Wednesday 18 June 2014

Experience


Experience is the third print in the As Is When suite.
In her book, Eduardo Paolozzi, Diane Kirkpatrick says of Experience:

What is the artist’s subject? ‘The world is all that is the case’.  ‘The structure of the proposition “depicts a possible combination of elements in reality . . .”’  ‘All experience is the world and does not need the subject’. In the print, the visual pattern is a series of horizontal strips, each filled with an intricate and richly varied collection of pattern fragments. The patterns appear to blend, shift and even oscillate backward and forward in space.  They might be visible thoughts, symbols for experience unlimited by a finite physical subject. 

Diane refers to the viewer not simply perceiving a visual image, but undergoing a distinct, physical experience, (like, for instance, an electric shock), triggered by the work – something I have encountered most markedly by standing in front of one of Bridget Riley’s very large paintings. 

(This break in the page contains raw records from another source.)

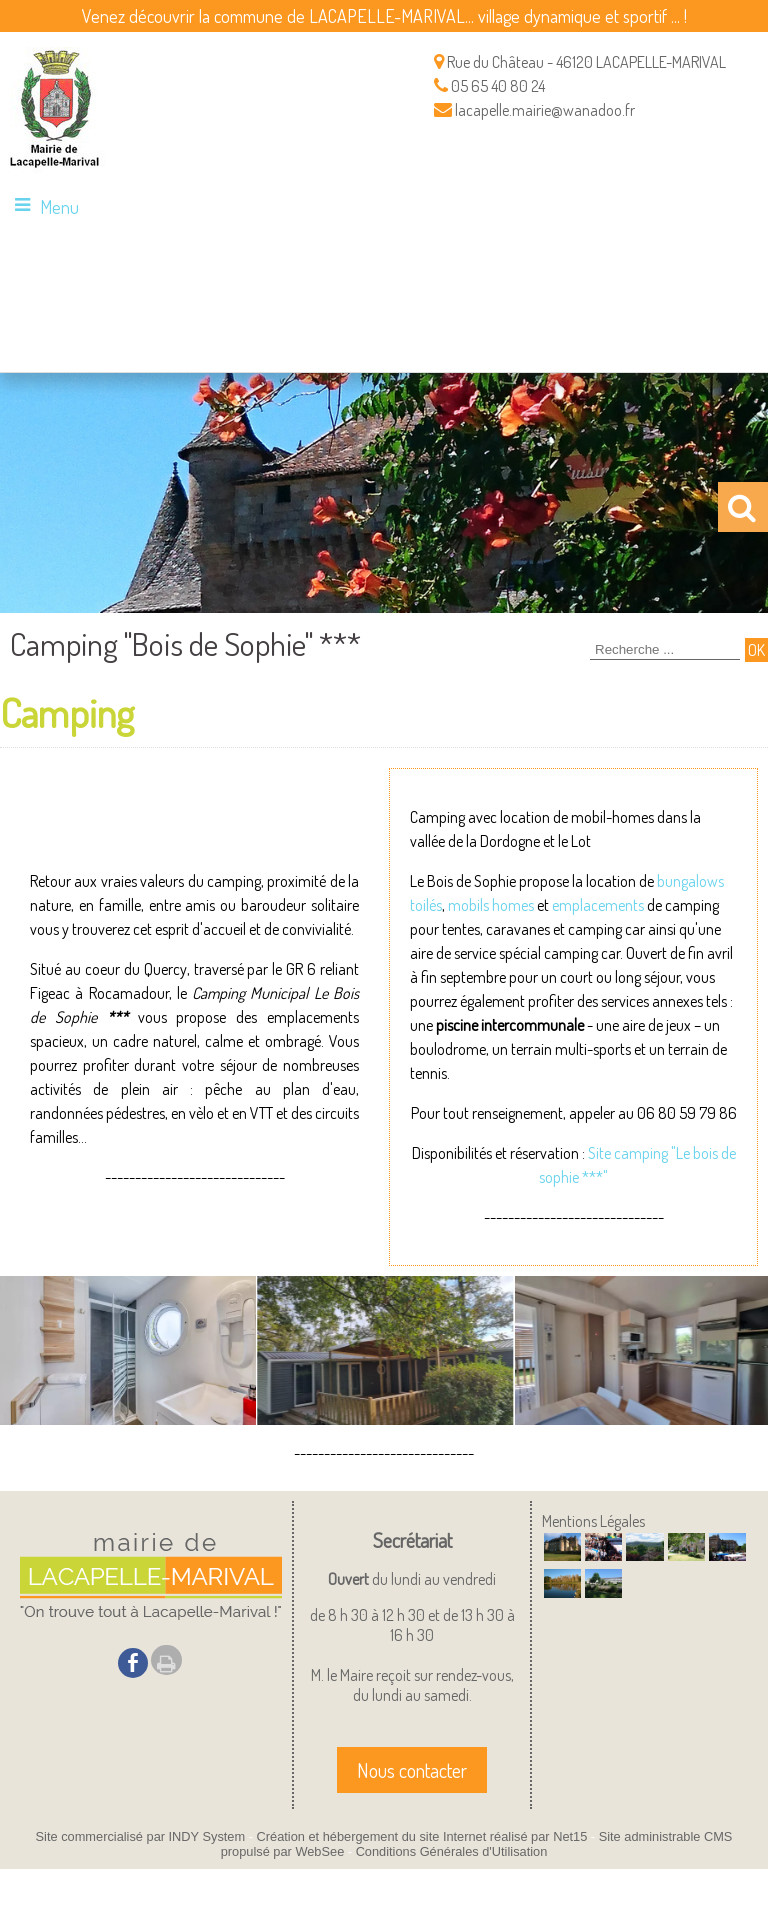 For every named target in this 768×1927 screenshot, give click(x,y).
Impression (166, 1660)
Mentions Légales (593, 1521)
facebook (133, 1662)
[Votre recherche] (665, 650)
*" (602, 1177)
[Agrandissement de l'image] (562, 1555)
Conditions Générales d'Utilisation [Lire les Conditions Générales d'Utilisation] (452, 1851)
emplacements (598, 905)
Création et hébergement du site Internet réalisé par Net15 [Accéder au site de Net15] (422, 1836)
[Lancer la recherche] (756, 650)
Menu (59, 207)
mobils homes (491, 905)
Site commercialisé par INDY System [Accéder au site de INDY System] (141, 1836)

Paolozzi used elements from Artificial Sun in creating the Tortured Life collage and subsequently cut up a proof of that print into horizontal strips on a guillotine and re-collaged them together again to make Experience, while bromides of the same image became soldiers’ uniforms in a later sheet, (Wittgenstein the Soldier).
Five prints from As Is When still hung in the kitchen of his country home in 1980.  Among them Tortured Life and Experience were the sheets that he said had given him the most pleasure from among his many graphic works.  ‘These are the ones I like best,’ he said in 1976. ‘These are ones I keep looking at.’

Quotes from:

Eduardo Paolozzi   Diane Patrick   Studio Vista   London   1970  SBN 28979756 x
Editions Alecto   Tessa Sidey   Lund Humphries   Aldershot   2003   ISBN 0 85331 877 8
Kelpra Studio; The Rose and Chris Prater Gift; Artists’ Prints 1961-1980   Tate Gallery   1980  Introduction by Pat Gilmour.